Transparent Cache Implementation Using Squid

**patris1** · 2010-02-20, 04:50 PM

کد:

http://www.visolve.com/squid/whitepapers/trans_caching.php

Internet traffic is growing at a phenomenal rate, and such rapid increase in network traffic has created numerous networking challenges for ISPs and enterprises, like increased bandwidth cost for ISP's, bandwidth congestion, poor response time for end users and cost-efficient network / customer base scalability. The most efficient solution to these networking problems is to use your existing network infrastructure to localize traffic patterns, enabling content requests to be fulfilled locally. Increased speed/ decreased latency without the cost of additional bandwidth has catapulted caching software and appliances into a prominent place among the fastest growing segments of Internet technology.

Introduction

A transparent cache is so named because it works by intercepting the network traffic transparently to the browser. In this mode, the cache short-circuits the retrieval process if the desired file is in the cache. Transparent caches are especially useful to ISPs because they require no browser setup modification. Transparent caches are also the simplest way to use a cache internally on a network, because they do not require explicit coordination with other caches. The purpose of this white paper is to discuss the various methods of implementating transparent caching using Squid on Linux with a policy based router, an externalL4 switch, and an L4 switch inside the Linux Squid box. First, some basic concepts will be discussed, followed by the advantages of transparent caching, and finally redirecting packets to Squid using IP-Chains.

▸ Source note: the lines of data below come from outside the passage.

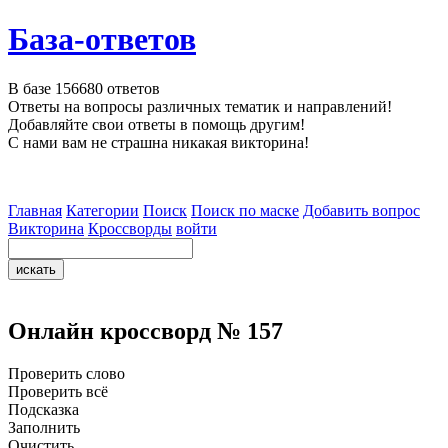
База-ответов
В базе
156680
ответов
Ответы на вопросы различных тематик и направлений!
Добавляйте свои ответы в помощь другим!
С нами вам не страшна никакая викторина!
Главная
Категории
Поиск
Поиск по маске
Добавить вопрос
Викторина
Кроссворды
войти
Онлайн кроссворд № 157
Проверить слово
Проверить всё
Подсказка
Заполнить
Очистить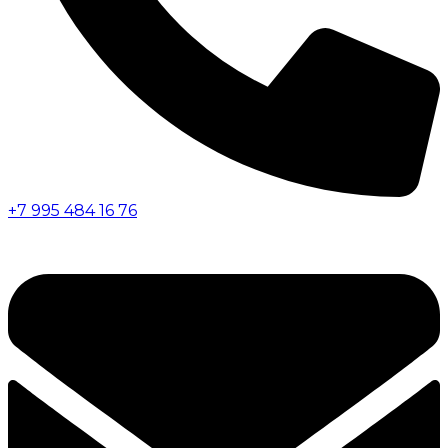
+7 995 484 16 76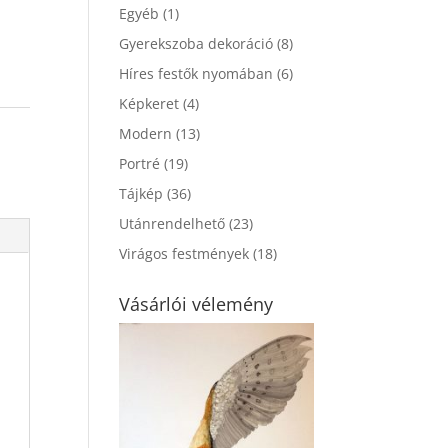
Egyéb
(1)
Gyerekszoba dekoráció
(8)
Híres festők nyomában
(6)
Képkeret
(4)
Modern
(13)
Portré
(19)
Tájkép
(36)
Utánrendelhető
(23)
Virágos festmények
(18)
Vásárlói vélemény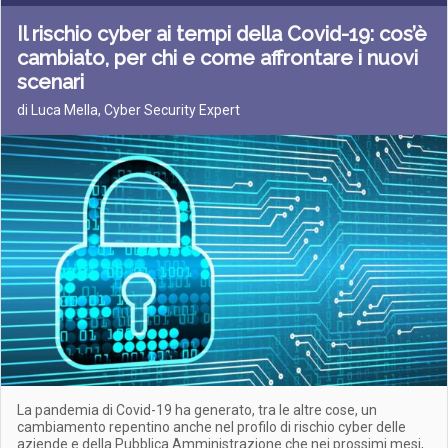
Il rischio cyber ai tempi della Covid-19: cos’è
cambiato, per chi e come affrontare i nuovi
scenari
di Luca Mella, Cyber Security Expert
La pandemia di Covid-19 ha generato, tra le altre cose, un
cambiamento repentino anche nel profilo di rischio cyber delle
aziende e della Pubblica Amministrazione che nei prossimi mesi,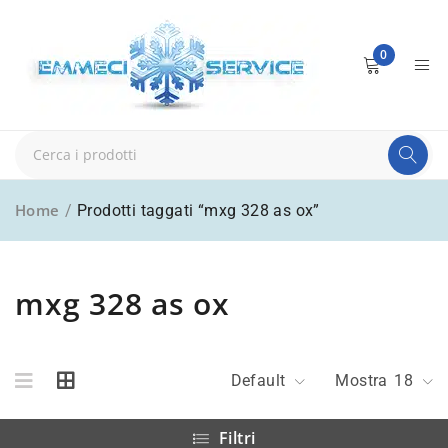
0
Home
/
Prodotti taggati “mxg 328 as ox”
mxg 328 as ox
Default
Mostra
18
Filtri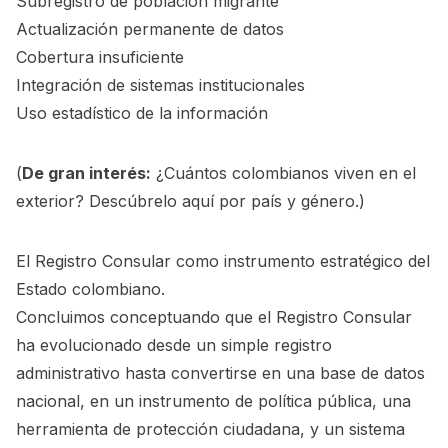
Subregistro de población migrante
Actualización permanente de datos
Cobertura insuficiente
Integración de sistemas institucionales
Uso estadístico de la información
(
De gran interés:
¿Cuántos colombianos viven en el
exterior? Descúbrelo aquí por país y género.
)
El Registro Consular como instrumento estratégico del
Estado colombiano.
Concluimos conceptuando que el Registro Consular
ha evolucionado desde un simple registro
administrativo hasta convertirse en una base de datos
nacional, en un instrumento de política pública, una
herramienta de protección ciudadana, y un sistema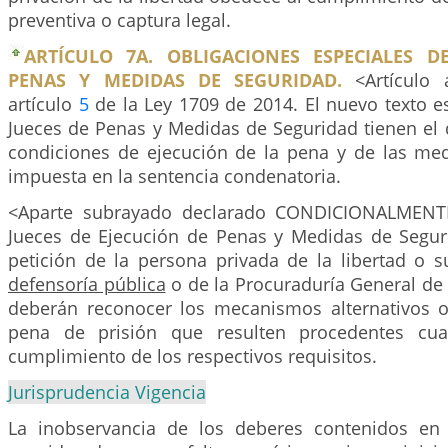
preventiva o captura legal.
ARTÍCULO 7A. OBLIGACIONES ESPECIALES D
PENAS Y MEDIDAS DE SEGURIDAD.
<Artículo 
artículo
5
de la Ley 1709 de 2014. El nuevo texto es
Jueces de Penas y Medidas de Seguridad tienen el d
condiciones de ejecución de la pena y de las me
impuesta en la sentencia condenatoria.
<Aparte subrayado declarado CONDICIONALMENT
Jueces de Ejecución de Penas y Medidas de Seguri
petición de la persona privada de la libertad o
defensoría pública
o de la Procuraduría General de
deberán reconocer los mecanismos alternativos o 
pena de prisión que resulten procedentes cua
cumplimiento de los respectivos requisitos.
Jurisprudencia Vigencia
La inobservancia de los deberes contenidos en 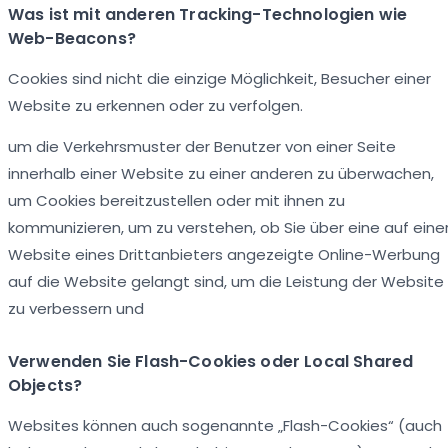
Was ist mit anderen Tracking-Technologien wie
Web-Beacons?
Cookies sind nicht die einzige Möglichkeit, Besucher einer
Website zu erkennen oder zu verfolgen.
um die Verkehrsmuster der Benutzer von einer Seite
innerhalb einer Website zu einer anderen zu überwachen,
um Cookies bereitzustellen oder mit ihnen zu
kommunizieren, um zu verstehen, ob Sie über eine auf eine
Website eines Drittanbieters angezeigte Online-Werbung
auf die Website gelangt sind, um die Leistung der Website
zu verbessern und
Verwenden Sie Flash-Cookies oder Local Shared
Objects?
Websites können auch sogenannte „Flash-Cookies“ (auch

What is transparent caching?

The full explanation about the term "Transparent Caching and Transparent Proxying" depends on the context, but we can assume the context here is HTTP proxy/caches with transparent hijacking of port 80, which is the default HTTP traffic in the internet.

The difference is that the cache includes a cache, while the proxy only proxies without caching. The term transparent is overloaded, having different meanings depending on the situation. To some it means a setup that hijacks port 80 traffic where the client tried to go to other servers, to some it means a semantically transparent proxy that does not change the meaning or content of requests/replies. There is no such thing as a truly transparent proxy, only semitransparent and certainly not such a thing as a truly transparent cache. Squid can be configured to act transparently. In this mode, clients are not required to configure their browsers to access the cache, but Squid will transparently pick up the appropriate packets and cache requests. This solves the biggest problem with caching: i.e. getting users to use the cache server.

Advantages of Transparent Caching

As might be expected, the advantages and disadvantages of transparent caching are largely the reverse of those cited for proxy caching. In the advantages category we have the following :

- Simplified administration - The browser does not need to be configured to talk to a cache.
- Central control - The user cannot change his/her browser to bypass the cache.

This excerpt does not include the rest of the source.